Top of DATASET RECORDS

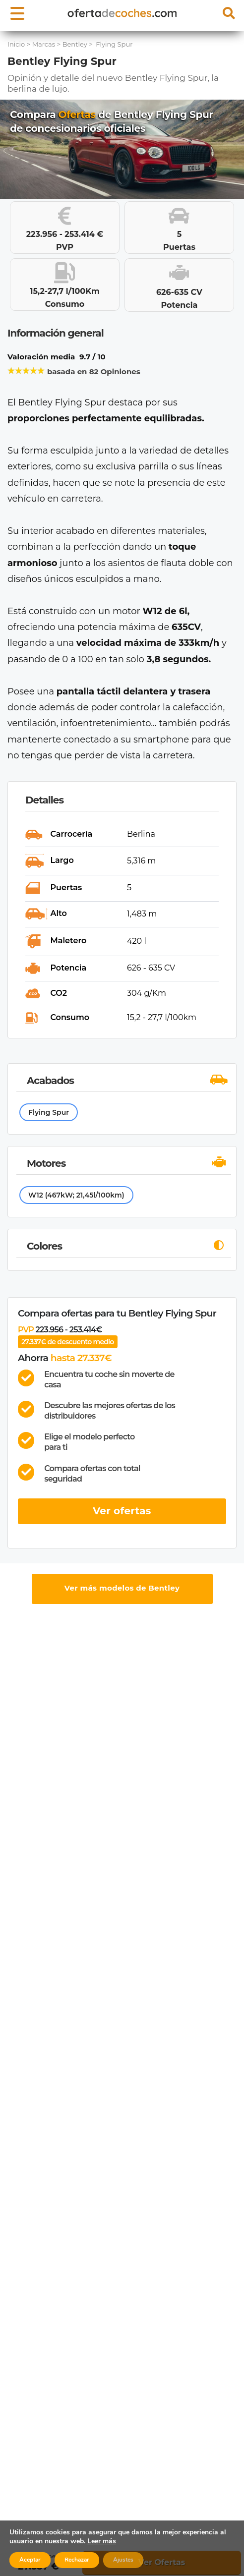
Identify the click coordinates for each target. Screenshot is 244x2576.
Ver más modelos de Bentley (122, 1588)
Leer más (101, 2541)
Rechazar (76, 2560)
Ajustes (123, 2560)
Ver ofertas (122, 1511)
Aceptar (30, 2560)
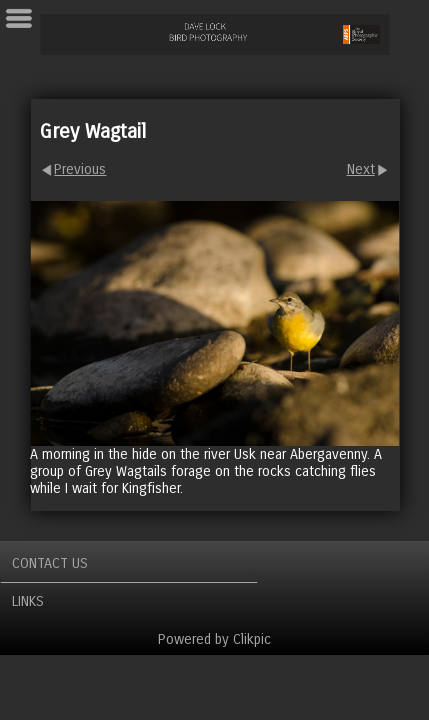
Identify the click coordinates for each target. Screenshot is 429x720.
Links (28, 601)
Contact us (50, 563)
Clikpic (252, 639)
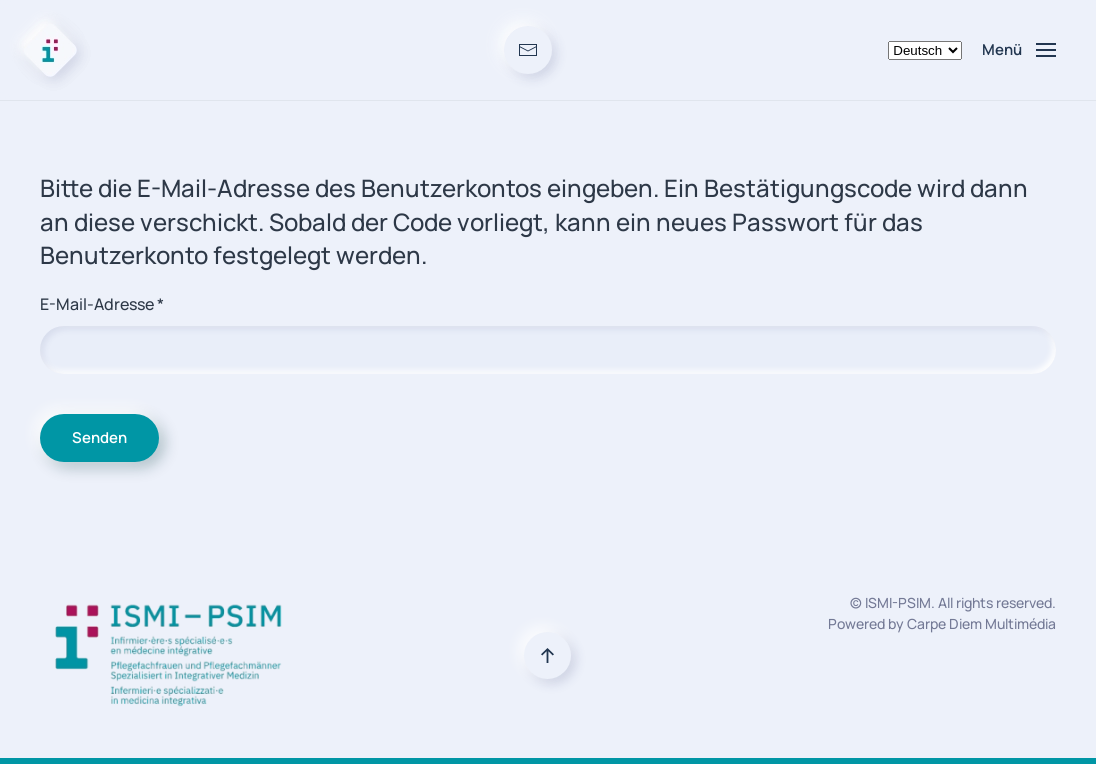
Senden (99, 437)
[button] (1019, 50)
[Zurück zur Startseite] (50, 50)
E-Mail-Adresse (102, 304)
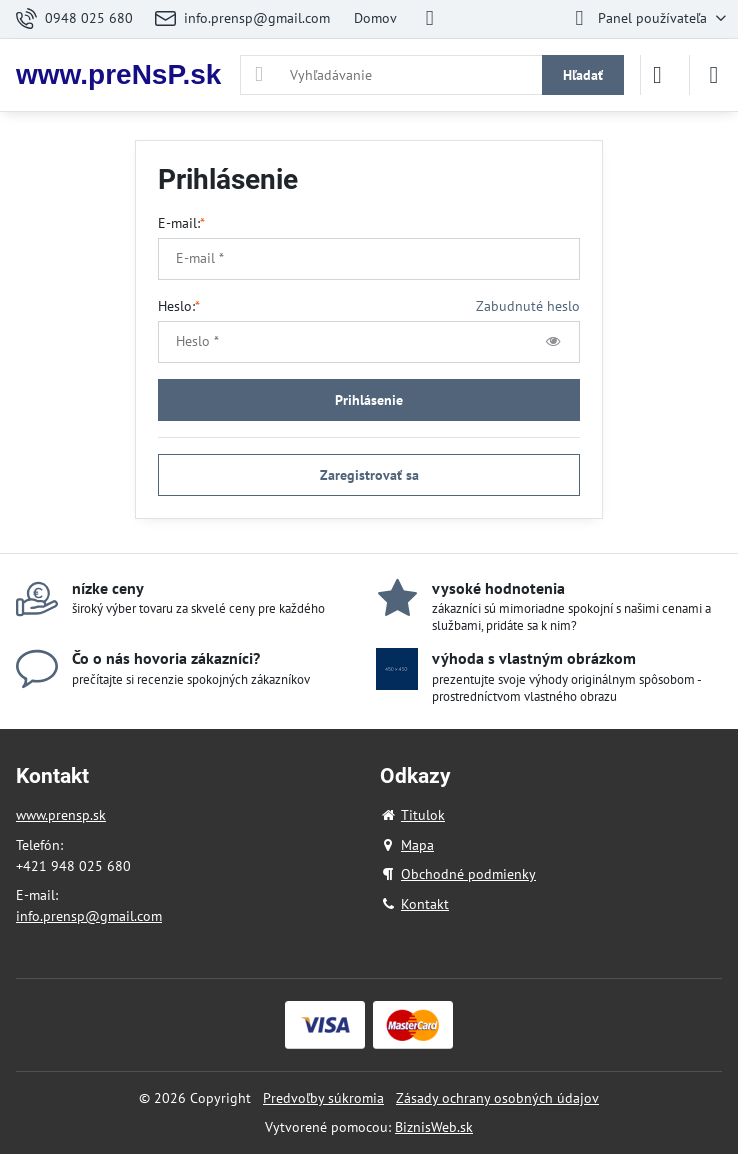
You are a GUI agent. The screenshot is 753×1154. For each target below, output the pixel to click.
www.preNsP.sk (118, 75)
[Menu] (714, 75)
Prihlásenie (369, 400)
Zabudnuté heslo (528, 306)
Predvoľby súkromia (323, 1098)
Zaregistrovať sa (369, 475)
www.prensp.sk (61, 815)
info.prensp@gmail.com (89, 916)
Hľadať (583, 75)
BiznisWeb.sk (434, 1127)
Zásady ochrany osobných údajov (497, 1098)
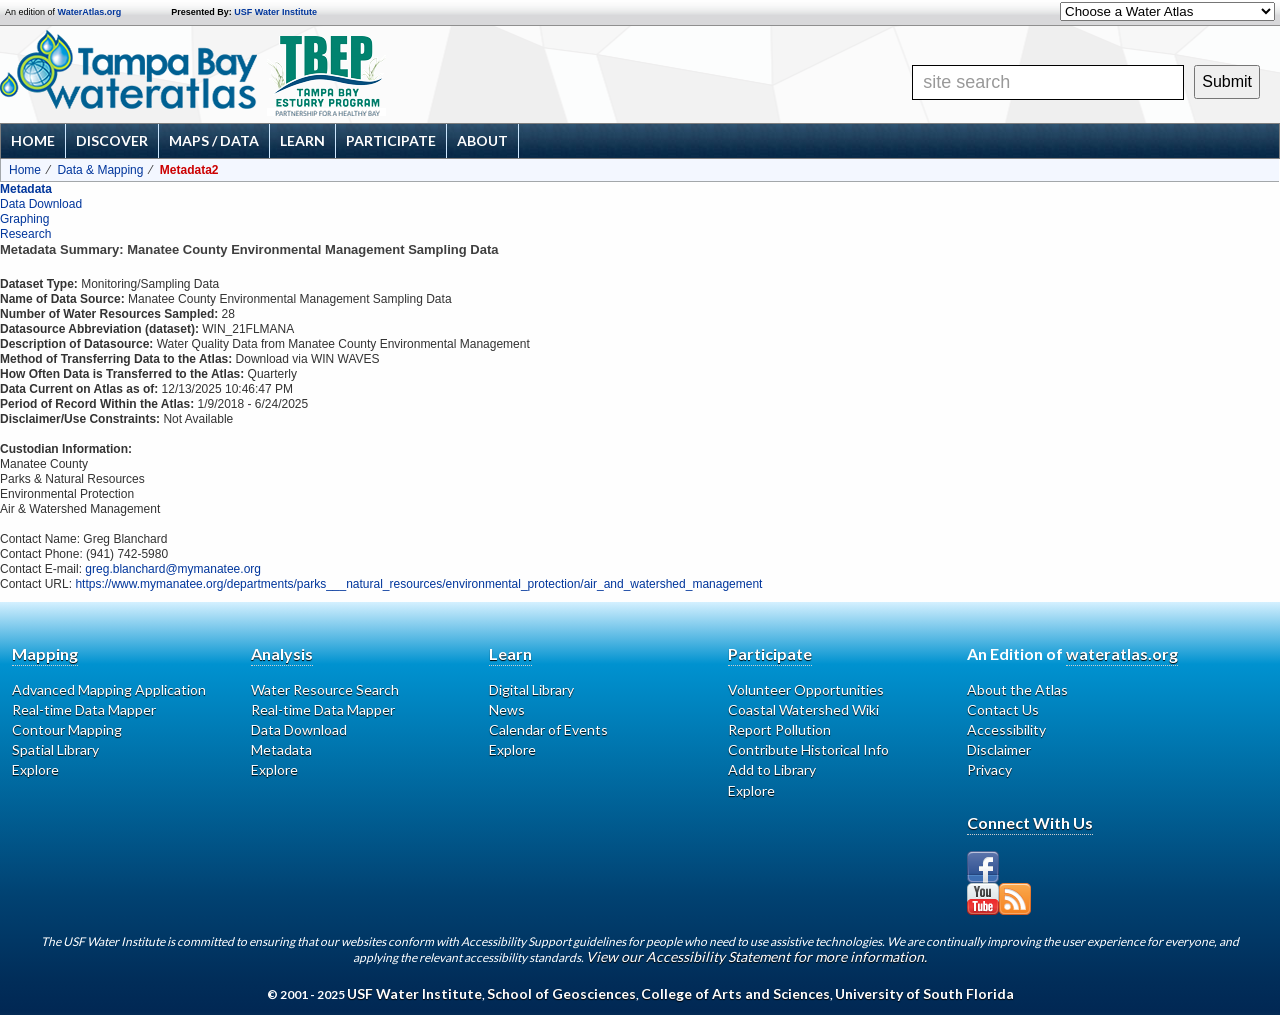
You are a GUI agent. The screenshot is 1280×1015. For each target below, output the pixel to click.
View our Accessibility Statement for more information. (756, 956)
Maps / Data (214, 140)
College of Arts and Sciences (735, 993)
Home (33, 140)
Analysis (282, 653)
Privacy (989, 769)
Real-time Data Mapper (84, 709)
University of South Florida (924, 993)
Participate (391, 140)
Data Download (41, 204)
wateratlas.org (1122, 653)
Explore (35, 769)
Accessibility (1006, 729)
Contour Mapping (67, 729)
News (507, 709)
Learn (302, 140)
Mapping (45, 653)
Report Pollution (779, 729)
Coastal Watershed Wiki (803, 709)
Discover (112, 140)
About (482, 140)
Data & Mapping (100, 170)
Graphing (24, 219)
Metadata (26, 189)
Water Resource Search (325, 689)
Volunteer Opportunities (806, 689)
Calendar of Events (548, 729)
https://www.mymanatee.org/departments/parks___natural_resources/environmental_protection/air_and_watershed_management (418, 584)
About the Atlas (1017, 689)
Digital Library (531, 689)
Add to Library (772, 769)
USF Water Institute (275, 12)
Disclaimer (999, 749)
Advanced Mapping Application (109, 689)
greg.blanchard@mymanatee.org (173, 569)
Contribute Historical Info (808, 749)
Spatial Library (55, 749)
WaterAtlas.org (90, 12)
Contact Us (1003, 709)
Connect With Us (1030, 822)
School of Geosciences (561, 993)
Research (25, 234)
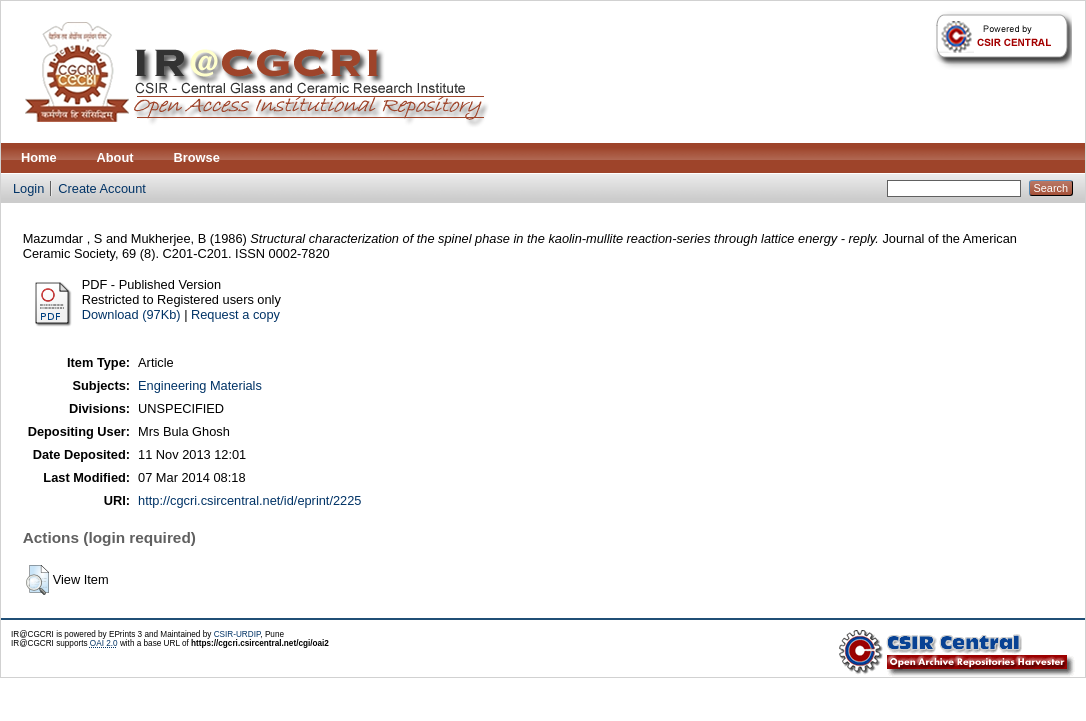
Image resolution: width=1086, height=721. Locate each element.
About (115, 157)
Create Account (102, 188)
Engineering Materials (200, 385)
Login (28, 188)
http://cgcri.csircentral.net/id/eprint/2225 (249, 500)
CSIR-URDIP (237, 634)
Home (39, 157)
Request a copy (235, 314)
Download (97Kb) (131, 314)
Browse (197, 157)
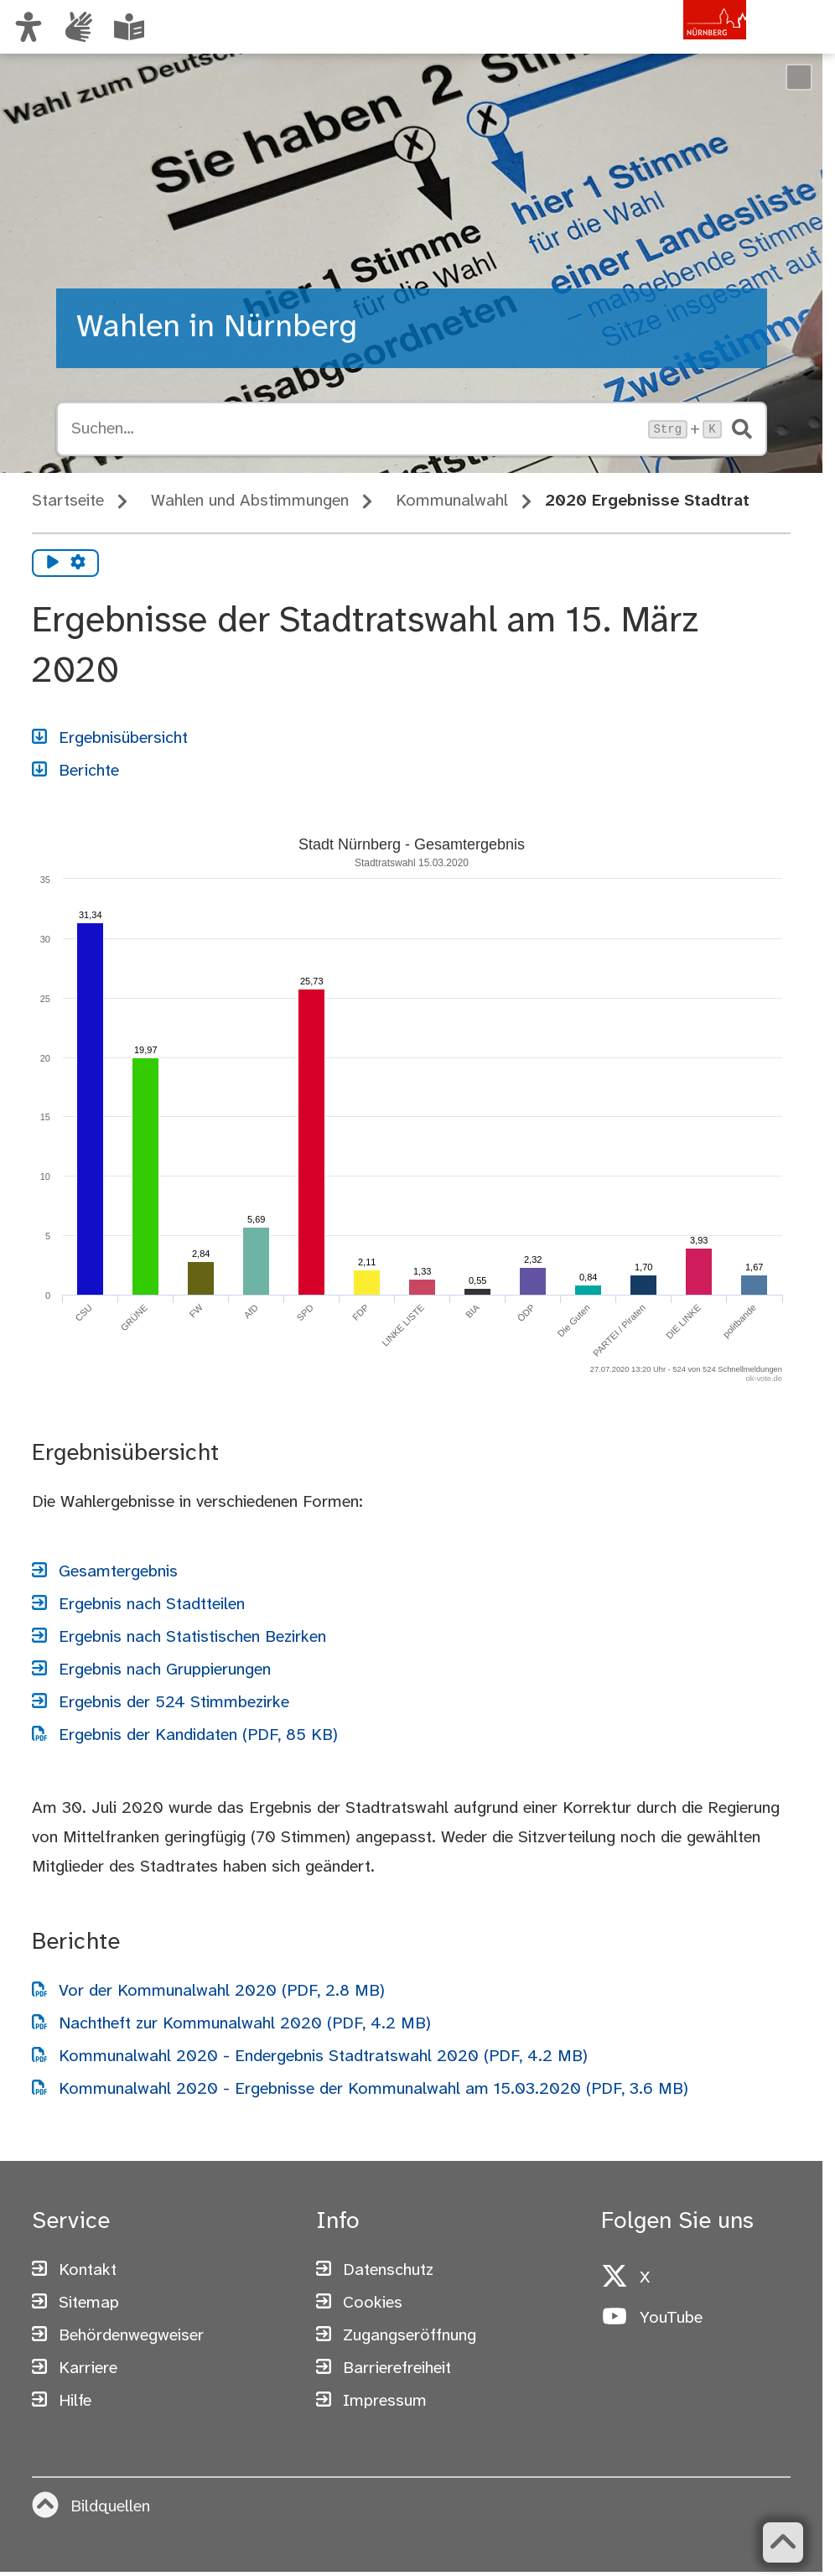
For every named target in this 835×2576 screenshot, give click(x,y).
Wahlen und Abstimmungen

Bottom of DATASET RECORDS

WHAT TO DO:
What you return must be the entries above, exactly as they appear, without any pictures.

COMPLETED TASK:
Identify the click coordinates for each target. Screenshot is 244x2576.
Ver más modelos de Bentley (122, 1588)
Leer más (101, 2541)
Rechazar (76, 2560)
Ajustes (123, 2560)
Ver ofertas (122, 1511)
Aceptar (30, 2560)
Identify the click coordinates for each target. Screenshot is 429x720.
Links (28, 601)
Contact us (50, 563)
Clikpic (252, 639)
Senden (99, 437)
[button] (1019, 50)
[Zurück zur Startseite] (50, 50)
E-Mail-Adresse (102, 304)
You are a GUI agent. The screenshot is 753×1154. For each target below, output the pixel to click.
www.preNsP.sk (118, 75)
[Menu] (714, 75)
Prihlásenie (369, 400)
Zabudnuté heslo (528, 306)
Predvoľby súkromia (323, 1098)
Zaregistrovať sa (369, 475)
www.prensp.sk (61, 815)
info.prensp@gmail.com (89, 916)
Hľadať (583, 75)
BiznisWeb.sk (434, 1127)
Zásady ochrany osobných údajov (497, 1098)
You are a GUI agent. The screenshot is 1280×1015. For each target below, output the pixel to click.
View our Accessibility Statement for more information. (756, 956)
Maps / Data (214, 140)
College of Arts and Sciences (735, 993)
Home (33, 140)
Analysis (282, 653)
Privacy (989, 769)
Real-time Data Mapper (84, 709)
University of South Florida (924, 993)
Participate (391, 140)
Data Download (41, 204)
wateratlas.org (1122, 653)
Explore (35, 769)
Accessibility (1006, 729)
Contour Mapping (67, 729)
News (507, 709)
Learn (302, 140)
Mapping (45, 653)
Report Pollution (779, 729)
Coastal Watershed Wiki (803, 709)
Discover (112, 140)
About (482, 140)
Data & Mapping (100, 170)
Graphing (24, 219)
Metadata (26, 189)
Water Resource Search (325, 689)
Volunteer Opportunities (806, 689)
Calendar of Events (548, 729)
https://www.mymanatee.org/departments/parks___natural_resources/environmental_protection/air_and_watershed_management (418, 584)
About the Atlas (1017, 689)
Digital Library (531, 689)
Add to Library (772, 769)
USF Water Institute (275, 12)
Disclaimer (999, 749)
Advanced Mapping Application (109, 689)
greg.blanchard@mymanatee.org (173, 569)
Contribute Historical Info (808, 749)
Spatial Library (55, 749)
WaterAtlas.org (90, 12)
Contact Us (1003, 709)
Connect With Us (1030, 822)
School of Geosciences (561, 993)
Research (25, 234)
Image resolution: width=1086, height=721. Locate each element.
About (115, 157)
Create Account (102, 188)
Engineering Materials (200, 385)
Login (28, 188)
http://cgcri.csircentral.net/id/eprint/2225 (249, 500)
CSIR-URDIP (237, 634)
Home (39, 157)
Request a copy (235, 314)
Download (97Kb) (131, 314)
Browse (197, 157)
For every named target in this 835×2576 screenshot, give click(x,y).
Wahlen und Abstimmungen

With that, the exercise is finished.